Book Review: The Kindness of Strangers

Kindness of strangers book cover

I knew that traveling solo for the first time would open up opportunities to meet new people but I also knew there would be moments of alone time and Lonely Planet’s The Kindness of Strangers was the perfect companion in those instances. The anthology is edited by much loved travel writer Don George and features essays from greats such as Rolf Potts, Pico Iyer, and Tim Cahill but also features new and talented writers like Fran Palumbo, Sarah Levin, and Laurie McAndish King.

No matter the resume of the writer, each of their unique stories remind travelers that there are many good people in this world, especially when things turn sour. Douglas Cruickshank lost all of his money in a British cab, but before he knew it a fellow drinker at a pub knew the cabbie and tracked down the cabbie’s family to get the money back. Amanda Jones decided to take an evening stroll in the Sahara only to become lost in the pitch black night. She came across a Wodaabe tribesman and despite the fact that they had no common language between them and significant cultural differences, he guided her safely back to her camp.

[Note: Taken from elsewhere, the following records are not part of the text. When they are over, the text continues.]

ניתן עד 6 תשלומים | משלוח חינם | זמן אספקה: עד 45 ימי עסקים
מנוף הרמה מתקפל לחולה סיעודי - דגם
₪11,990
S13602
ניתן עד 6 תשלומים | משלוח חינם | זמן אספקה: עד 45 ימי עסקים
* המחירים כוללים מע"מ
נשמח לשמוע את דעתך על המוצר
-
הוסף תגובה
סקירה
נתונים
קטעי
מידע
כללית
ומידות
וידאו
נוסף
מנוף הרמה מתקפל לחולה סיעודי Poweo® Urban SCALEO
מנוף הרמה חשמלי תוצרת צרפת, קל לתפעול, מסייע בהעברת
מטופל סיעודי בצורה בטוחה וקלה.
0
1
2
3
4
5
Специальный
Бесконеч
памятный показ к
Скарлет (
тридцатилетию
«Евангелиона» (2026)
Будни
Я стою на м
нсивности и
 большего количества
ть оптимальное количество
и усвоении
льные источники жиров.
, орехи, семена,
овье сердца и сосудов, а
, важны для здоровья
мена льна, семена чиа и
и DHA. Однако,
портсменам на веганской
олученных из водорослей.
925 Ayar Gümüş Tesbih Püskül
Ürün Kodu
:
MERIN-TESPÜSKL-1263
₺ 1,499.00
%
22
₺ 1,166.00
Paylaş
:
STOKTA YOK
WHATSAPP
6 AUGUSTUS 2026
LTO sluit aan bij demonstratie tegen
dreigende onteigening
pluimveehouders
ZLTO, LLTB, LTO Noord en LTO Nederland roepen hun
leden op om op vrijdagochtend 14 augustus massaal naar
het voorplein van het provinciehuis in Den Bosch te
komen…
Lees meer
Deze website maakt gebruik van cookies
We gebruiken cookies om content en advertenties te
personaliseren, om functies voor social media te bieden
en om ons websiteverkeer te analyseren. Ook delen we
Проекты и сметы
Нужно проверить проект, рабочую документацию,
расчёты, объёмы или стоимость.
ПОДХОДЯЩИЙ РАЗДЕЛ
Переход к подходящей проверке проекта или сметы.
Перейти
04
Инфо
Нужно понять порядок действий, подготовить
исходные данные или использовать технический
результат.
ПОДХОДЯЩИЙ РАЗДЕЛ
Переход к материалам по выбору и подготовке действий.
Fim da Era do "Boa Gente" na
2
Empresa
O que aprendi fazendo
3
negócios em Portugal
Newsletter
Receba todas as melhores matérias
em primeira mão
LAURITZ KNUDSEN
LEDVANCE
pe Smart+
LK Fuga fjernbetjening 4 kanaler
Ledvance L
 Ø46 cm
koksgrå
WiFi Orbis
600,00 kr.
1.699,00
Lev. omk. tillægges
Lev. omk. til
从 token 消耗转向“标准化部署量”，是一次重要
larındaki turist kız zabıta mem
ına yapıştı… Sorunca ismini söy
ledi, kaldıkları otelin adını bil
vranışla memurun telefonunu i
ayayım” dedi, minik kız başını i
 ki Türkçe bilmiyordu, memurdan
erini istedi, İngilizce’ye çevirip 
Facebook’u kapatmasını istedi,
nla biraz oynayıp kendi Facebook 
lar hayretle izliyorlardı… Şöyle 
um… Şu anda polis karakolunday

We shouldn’t be deterred by these incidents in our quest for travel because they are few and far between. However, it is nice to know that someone will come into your life when you really need him or her and their small but significant gesture of kindness can make a world of difference.

While I fortunately did not experience any mishaps on my solo journey, I had friends and strangers alike show me kindness that were ever more apparent since I was reading The Kindness of Strangers at the time. In Copenhagen, my cousin’s boyfriend, who I had never met before, rearranged his work schedule to come into town and walk me around all day showing me the sites.

And in Stockholm, a group of Swedes were staying at my hostel for a ladies weekend and offered me a glass of champagne and to join in their “Cheers” after I had come back from a long day of walking around the city. Just minutes before the drinks, I read the following passage in The Kindness of Strangers that made me appreciate the seemingly insignificant moment with the ladies even more. I think it sums up the important message of this wonderful book:

“Here’s what I love about travel. Strangers get a chance to amaze you. Sometimes a simple day can bring a blooming surprise, a simple kindness that opens a chink in the brittle shell of your heart and makes you a different person when you go to sleep – more tender, less jaded – than the one you were when you woke up.”